To avoid potential privacy challenges, companies employing MDM should require employees to consent to MDM installation and use by express agreement to opt in to a BYOD program. Such an agreement would have employees provide informed consent for the company's use and implementation of GPS trackers and other mobility-tracking devices, as well as the company's ability to remotely wipe clean an employee's device. Such a contract should incorporate by reference the company's use policy, and both in turn should clearly reserve the company's right to access employees' devices and protect proprietary data, even when access is only possible through the most invasive means available.4
Finally, a company should clearly and explicitly disclaim any liability for the loss of Angry Birds, junior league videos and any other personal apps, information and software stored on an employee's device.

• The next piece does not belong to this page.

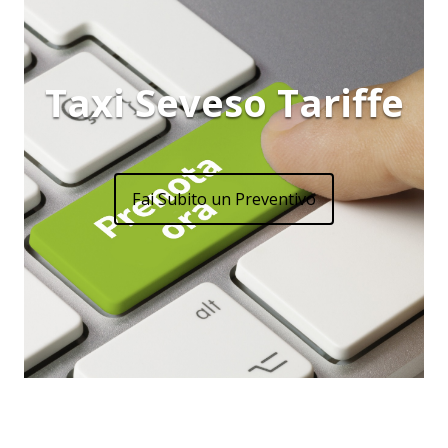
Taxi Seveso Tariffe
Fai Subito un Preventivo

If a BYOD is accidentally left on the soccer field or at a gaming convention, an employer's ability to remotely wipe the device should not be deterred by consideration for the employee's personal data.
While some newer and more sophisticated (and commensurately more expensive) MDM can distinguish between employer- and employee-owned information, others may not. And therefore, an employee should be willing to pay the price of risking personal data loss for the privilege of being able to use the latest, fastest, sleekest, coolest device.
Ultimately, most of the steps outlined above will be ineffectual against a planned, targeted and intentional attack on a company's proprietary data. But in all other instancesaccidents, employee negligence, etc.the steps outlined above will go a long way toward protecting company information from the hazards of BYOD.
Cynthia Larose and Narges Kakalia are partners at Mintz Levin Cohn Ferris Glovsky & Popeo.
1. While the litigation and electronic discovery risks of BYOD are clearly beyond the scope of this article, it bears noting that BYOD implicates more than just the security of a company's data. When data is backed up to a home network along with an employee's personal photographs, videos, games and financial spreadsheets, that data may no longer be subject to a company's regular data-retention policy, may become discoverable in litigation, and may put at risk of discovery the employee's other personal information stored alongside it.
2. AllianceBernstein v. Atha, AD3d, 2012 NY Slip Op. 07766 (1st Dept. 2012).
3. Jailbreaking and rooting are colloquial terms that usually refer to the process of hacking into a smartphone or tablet's operating system in order to use the device with an unapproved telecom carrier, or to add programs, apps or software that are not approved by the manufacturer for use on that device.
4. Other privacy concerns may also be implicated in specific industries or geographical areas. Companies should consult counsel about how their policies may affect, and be affected by, statutory concerns involving the Health Insurance Portability and Accountability Act (HIPAA), the Health Information Technology for Economic and Clinical Health Act (HITECH Act), the Americans with Disabilities Act and by the laws of individual states and countries where their employees live and work.